A 20 años de su publicación, repasamos “The miseducation of Lauryn Hill”, uno de los discos más hermosos que recuerde el hip-hop y soul.

“The miseducation of Lauryn Hill”, el debut como solista de la cantante y rapera Lauryn Hill, conocida también por su trabajo en el exitoso trío The Fugees, fue publicado el 25 de agosto de 1998. Los números dicen que consiguió 5 premios Grammy y vendió cerca de medio millón de copias solo durante la primera semana. Con tales hitos la figura de la artista alcanzó muy pronto el sitial de súper estrella, aunque por cierto eso no estuvo exento de problemas.

¿Qué hizo tan especial el debut de Ms. Hill? Aunque solo tenía 22 años a la hora de comenzar a componer el disco, puso en práctica todos los conocimientos adquiridos en The Fugees, proyecto no menos exitoso que compartió con sus compañeros Wyclef Jean y Pras. Tras el quiebre de la banda, Lauryn reclutó a un grupo de músicos y colaboradores para desarrollar una serie de canciones intensas y muy personales, capaces de describir la pérdida del amor, pero también tocar temas como su temprana maternidad, el quiebre de la amistad y su impronta femenina en el competitivo y machista entorno del hip-hop.

Gran parte de las sesiones del disco fueron registradas en los estudios Tuff Gong de Jamaica, por lo tanto además de conectar naturalmente con el hip-hop, R&B y soul más aventajado, las canciones tienen un ineludible filtro reggae. Además, es sabido que Lauryn Hill y Rohan Marley, uno de los hijos de Bob, tuvieron familia y crearon un estrecho vínculo artístico. Desde la inaugural “Lost ones”, donde Lauryn canta sobre la decepción de dejar a su antiguo grupo, tomando distancia con sus otrora compañeros, hasta “Can’t take my eyes off of you”, que figura como bonus track, pese a haber tenido gran éxito radial, al igual que el reivindicativo single “Doo wop (that thing)”, el contenido de “The miseducation” emerge inspirador, como una declaración de principios escrita por una joven y visionaria artista.

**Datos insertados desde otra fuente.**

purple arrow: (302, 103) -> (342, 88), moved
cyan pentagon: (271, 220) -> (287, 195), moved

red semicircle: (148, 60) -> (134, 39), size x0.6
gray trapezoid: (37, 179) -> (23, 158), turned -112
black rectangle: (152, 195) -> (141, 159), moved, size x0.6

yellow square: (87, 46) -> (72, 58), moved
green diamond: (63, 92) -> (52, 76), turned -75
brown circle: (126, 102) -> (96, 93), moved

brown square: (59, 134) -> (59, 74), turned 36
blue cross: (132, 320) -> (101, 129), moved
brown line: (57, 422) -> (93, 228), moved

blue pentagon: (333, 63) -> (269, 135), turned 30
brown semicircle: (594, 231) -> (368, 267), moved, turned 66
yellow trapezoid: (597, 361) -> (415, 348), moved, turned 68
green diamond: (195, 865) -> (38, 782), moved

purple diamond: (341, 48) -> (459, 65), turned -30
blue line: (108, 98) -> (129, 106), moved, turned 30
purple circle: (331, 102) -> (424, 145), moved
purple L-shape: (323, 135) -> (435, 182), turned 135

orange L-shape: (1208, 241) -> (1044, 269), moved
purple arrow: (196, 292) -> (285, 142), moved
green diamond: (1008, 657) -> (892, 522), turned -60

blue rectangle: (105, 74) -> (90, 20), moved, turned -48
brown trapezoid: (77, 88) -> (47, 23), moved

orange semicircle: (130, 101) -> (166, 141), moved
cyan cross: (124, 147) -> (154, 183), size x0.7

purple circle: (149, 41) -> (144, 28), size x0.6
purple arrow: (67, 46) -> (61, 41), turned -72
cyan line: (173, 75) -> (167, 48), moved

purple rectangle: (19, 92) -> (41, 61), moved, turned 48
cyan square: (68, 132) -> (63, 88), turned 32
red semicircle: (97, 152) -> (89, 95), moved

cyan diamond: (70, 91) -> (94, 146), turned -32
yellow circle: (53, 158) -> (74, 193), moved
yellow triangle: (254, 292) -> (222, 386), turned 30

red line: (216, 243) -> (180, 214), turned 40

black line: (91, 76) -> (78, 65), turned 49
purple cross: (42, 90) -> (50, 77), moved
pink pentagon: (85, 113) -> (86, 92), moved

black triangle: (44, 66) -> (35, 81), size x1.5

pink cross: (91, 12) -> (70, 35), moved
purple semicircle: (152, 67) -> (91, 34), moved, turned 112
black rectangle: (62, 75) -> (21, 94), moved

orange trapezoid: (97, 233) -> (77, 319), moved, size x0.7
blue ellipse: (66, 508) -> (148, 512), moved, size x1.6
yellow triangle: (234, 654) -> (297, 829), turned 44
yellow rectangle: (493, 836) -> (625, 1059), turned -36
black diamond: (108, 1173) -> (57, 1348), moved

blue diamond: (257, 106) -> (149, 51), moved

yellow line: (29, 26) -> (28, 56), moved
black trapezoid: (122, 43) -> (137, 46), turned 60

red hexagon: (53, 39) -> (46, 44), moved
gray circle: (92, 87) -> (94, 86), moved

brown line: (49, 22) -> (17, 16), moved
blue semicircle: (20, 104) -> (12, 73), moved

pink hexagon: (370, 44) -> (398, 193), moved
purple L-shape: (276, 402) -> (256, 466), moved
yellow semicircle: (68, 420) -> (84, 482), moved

El disco incluye apariciones estelares como la de D’Angelo, que al momento de entrar al estudio con Lauryn para registrar la nu-soul “Nothing even matters” se encontraba a punto de publicar su obra maestra “Voodoo”, donde el cantante también comparte ideas con James Poyser, otro de los músicos convocados en el debut de Hill. Lauryn y D’Angelo dieron un nuevo impulso al soul, como parte de una ola de artistas en la que también se podía encontrar a Erykah Badu o Maxwell. Sin embargo, lo de Ms. Hill fue más allá, gracias a su capacidad de traspasar géneros, asegurando además un gran éxito comercial. La diva Mary J. Blige, que presta su talento en “I used to love him”, tema que conecta con el rap de cariz underground al samplear “Ice cream”, del Wu-Tang Raekwon, es otra de las luminarias presentes en el álbum. Lo propio hace el entonces poco conocido John Legend, que toca el piano en “Everything is everything”.


 

Pero no todo fue maravilloso en el debut de Lauryn. Canciones emblemáticas del disco como “To Zion”, dedicada a su primer hijo y que habla de las situaciones que conlleva optar por ser mamá a temprana edad, la enfrentó en una pugna legal con el compositor Che Vicious. Hill firmó todo el disco en plan “escrito y producido por mí”, lo que restó crédito y ganancias a Che y otros compositores y músicos involucrados en el preciado material.
En los años siguientes a la publicación de su obra maestra, Lauryn entró en una espiral de comportamientos erráticos, conflictos por llegar tarde a conciertos, problemas con la justicia o críticas de importantes colegas músicos. Recientemente y en medio de la gira de celebración por el vigésimo aniversario de “The miseducation” que la artista lleva a cabo, el destacado pianista Robert Glasper además de acusarla de “robar música”, refiriéndose a los créditos no declarados en “The miseducation”, comentó malos tratos cuando fue parte de su banda, en 2008. Polémicas aparte, el debut de la ex The Fugees sigue siendo un referente y a 20 años de su salida, aún suena emotivo y contingente.